»»

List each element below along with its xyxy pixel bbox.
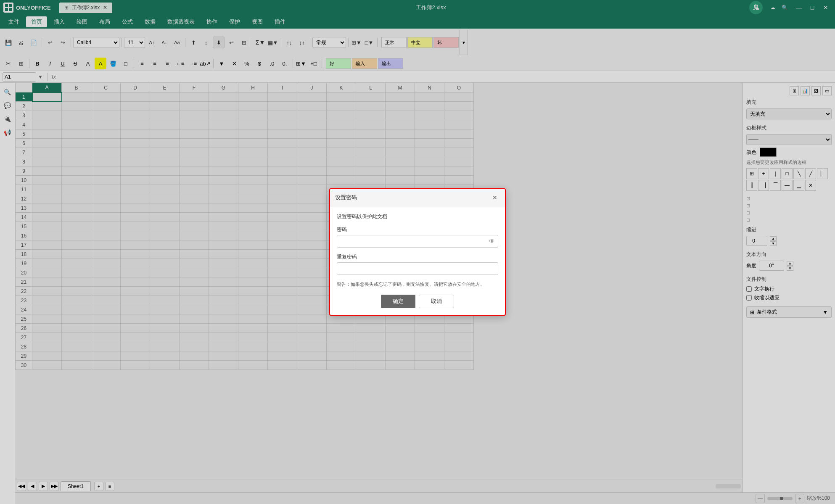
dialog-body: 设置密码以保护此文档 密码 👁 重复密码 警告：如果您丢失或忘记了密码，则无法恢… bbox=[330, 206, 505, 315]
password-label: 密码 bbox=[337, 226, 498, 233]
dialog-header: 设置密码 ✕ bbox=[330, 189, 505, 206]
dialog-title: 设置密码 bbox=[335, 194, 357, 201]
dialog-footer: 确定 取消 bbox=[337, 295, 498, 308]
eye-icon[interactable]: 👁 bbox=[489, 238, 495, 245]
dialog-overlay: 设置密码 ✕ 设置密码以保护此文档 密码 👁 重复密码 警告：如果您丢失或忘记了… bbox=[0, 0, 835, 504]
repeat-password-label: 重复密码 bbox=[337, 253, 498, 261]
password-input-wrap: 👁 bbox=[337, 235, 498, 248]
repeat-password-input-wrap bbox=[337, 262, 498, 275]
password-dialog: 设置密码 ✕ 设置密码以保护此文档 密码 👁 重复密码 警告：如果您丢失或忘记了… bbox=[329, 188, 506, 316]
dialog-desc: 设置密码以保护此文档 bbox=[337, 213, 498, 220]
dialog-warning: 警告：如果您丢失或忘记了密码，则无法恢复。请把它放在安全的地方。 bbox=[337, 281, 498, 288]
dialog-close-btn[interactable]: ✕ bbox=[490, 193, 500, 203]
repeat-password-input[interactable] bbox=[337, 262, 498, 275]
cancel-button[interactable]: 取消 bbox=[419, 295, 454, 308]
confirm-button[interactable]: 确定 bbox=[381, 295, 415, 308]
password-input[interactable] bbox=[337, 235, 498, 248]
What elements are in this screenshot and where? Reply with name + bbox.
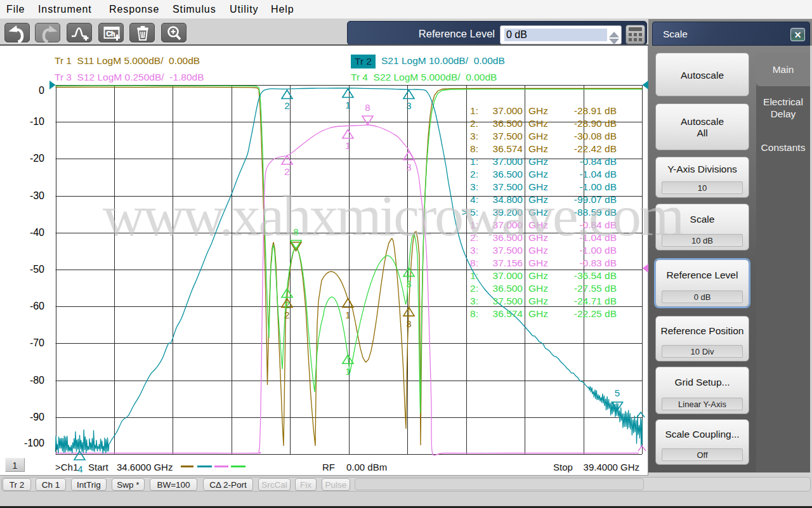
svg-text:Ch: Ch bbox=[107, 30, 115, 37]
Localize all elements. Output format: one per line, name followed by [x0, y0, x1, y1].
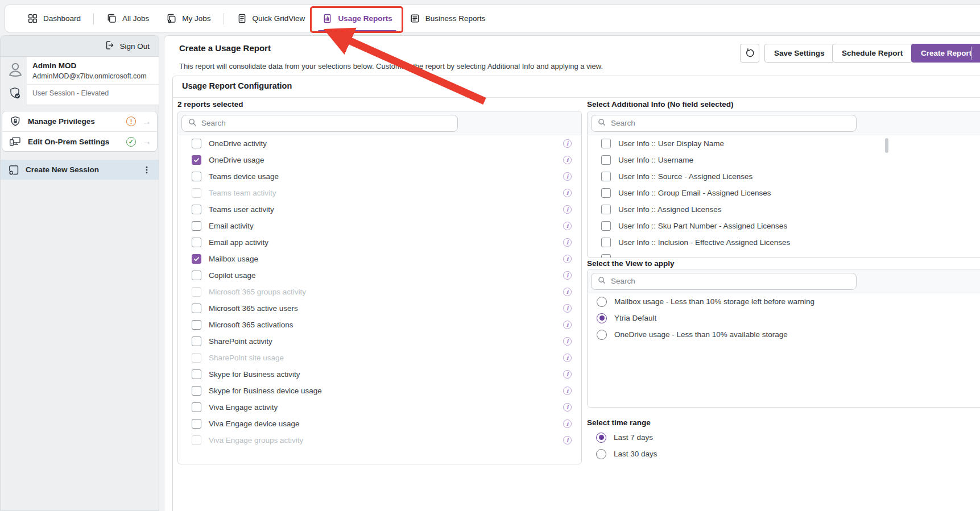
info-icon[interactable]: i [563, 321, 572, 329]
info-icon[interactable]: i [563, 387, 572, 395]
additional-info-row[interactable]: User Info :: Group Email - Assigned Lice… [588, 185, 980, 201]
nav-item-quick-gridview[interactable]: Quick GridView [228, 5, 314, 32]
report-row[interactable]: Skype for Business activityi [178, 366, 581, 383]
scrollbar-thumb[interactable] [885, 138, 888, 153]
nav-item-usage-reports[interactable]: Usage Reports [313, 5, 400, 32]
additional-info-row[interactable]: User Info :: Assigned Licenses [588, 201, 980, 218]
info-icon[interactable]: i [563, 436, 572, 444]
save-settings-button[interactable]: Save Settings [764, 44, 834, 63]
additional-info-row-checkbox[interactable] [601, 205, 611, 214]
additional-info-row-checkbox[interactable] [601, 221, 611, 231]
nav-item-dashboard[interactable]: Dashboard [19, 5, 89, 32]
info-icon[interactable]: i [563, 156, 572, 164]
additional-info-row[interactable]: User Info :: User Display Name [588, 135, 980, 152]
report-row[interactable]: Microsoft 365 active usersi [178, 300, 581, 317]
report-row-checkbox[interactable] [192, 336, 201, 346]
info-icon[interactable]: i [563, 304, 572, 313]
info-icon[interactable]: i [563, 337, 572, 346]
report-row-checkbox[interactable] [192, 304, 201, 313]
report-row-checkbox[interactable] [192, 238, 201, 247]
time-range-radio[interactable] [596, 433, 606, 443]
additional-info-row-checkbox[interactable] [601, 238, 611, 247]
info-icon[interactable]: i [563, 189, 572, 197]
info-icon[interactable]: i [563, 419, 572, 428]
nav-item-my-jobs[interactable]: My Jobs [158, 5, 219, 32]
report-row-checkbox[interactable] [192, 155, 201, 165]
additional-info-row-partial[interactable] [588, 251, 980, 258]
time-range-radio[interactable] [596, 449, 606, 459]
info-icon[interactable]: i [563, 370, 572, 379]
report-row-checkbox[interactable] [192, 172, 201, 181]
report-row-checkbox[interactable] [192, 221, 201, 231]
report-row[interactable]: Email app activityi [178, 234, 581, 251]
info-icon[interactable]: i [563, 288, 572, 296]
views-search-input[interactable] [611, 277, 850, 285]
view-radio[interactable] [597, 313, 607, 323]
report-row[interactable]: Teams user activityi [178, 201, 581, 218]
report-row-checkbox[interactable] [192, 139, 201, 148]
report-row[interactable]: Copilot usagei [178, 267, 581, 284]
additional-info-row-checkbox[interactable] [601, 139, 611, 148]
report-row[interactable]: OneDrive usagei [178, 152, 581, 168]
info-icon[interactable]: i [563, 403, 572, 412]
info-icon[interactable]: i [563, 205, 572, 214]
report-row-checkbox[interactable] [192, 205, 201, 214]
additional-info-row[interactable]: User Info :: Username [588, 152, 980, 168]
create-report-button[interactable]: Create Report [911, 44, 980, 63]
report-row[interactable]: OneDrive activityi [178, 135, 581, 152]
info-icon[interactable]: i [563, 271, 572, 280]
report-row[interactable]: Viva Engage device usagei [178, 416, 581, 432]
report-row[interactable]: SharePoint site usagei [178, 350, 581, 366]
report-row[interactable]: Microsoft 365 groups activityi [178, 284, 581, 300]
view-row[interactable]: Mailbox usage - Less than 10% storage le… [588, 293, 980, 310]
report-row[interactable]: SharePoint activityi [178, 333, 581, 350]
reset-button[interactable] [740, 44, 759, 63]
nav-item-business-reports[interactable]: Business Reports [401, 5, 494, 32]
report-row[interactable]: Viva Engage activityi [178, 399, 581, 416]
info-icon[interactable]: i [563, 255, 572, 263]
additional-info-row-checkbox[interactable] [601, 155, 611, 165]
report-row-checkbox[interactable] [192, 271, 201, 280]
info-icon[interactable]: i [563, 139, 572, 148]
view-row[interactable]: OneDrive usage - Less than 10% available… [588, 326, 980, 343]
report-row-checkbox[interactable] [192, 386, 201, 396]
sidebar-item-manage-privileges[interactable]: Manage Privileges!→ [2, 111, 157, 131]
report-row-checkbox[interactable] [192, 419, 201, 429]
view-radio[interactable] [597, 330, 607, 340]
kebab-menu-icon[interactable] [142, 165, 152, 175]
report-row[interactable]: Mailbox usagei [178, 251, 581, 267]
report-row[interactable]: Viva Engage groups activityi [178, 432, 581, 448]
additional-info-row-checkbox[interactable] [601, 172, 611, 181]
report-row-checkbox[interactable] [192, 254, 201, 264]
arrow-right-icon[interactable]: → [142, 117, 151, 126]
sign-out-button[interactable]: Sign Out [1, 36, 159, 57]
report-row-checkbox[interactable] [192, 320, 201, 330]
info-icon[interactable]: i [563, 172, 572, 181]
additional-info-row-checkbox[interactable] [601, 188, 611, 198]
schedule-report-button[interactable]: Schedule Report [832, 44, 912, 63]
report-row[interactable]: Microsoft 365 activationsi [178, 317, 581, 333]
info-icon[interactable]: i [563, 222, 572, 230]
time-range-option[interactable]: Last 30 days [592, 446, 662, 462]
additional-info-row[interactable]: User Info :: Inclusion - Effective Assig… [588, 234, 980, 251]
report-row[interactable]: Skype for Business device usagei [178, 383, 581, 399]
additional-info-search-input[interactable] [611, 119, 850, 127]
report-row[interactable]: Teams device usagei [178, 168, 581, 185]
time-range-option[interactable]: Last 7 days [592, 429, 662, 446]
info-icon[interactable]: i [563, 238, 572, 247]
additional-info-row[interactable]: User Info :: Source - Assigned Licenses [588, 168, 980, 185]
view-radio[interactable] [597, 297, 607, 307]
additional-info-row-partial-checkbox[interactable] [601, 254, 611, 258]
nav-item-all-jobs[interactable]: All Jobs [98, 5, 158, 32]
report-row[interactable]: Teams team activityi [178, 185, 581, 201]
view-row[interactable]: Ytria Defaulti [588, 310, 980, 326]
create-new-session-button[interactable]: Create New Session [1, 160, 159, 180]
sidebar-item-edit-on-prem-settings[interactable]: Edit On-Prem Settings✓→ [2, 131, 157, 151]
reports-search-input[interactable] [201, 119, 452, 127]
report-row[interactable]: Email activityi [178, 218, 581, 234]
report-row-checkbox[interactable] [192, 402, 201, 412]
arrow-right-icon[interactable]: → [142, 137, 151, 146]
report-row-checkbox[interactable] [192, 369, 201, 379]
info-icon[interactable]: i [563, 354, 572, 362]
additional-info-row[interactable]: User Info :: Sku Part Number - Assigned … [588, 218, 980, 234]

««

▶ _WHAT TO DO_
Where the word "with" is present in a line of the listing, copy that line.

▶ _EXPECTED OUTPUT_
List each element below along with its xyxy pixel bbox.
What elements are in this screenshot and where? Reply with name + bbox.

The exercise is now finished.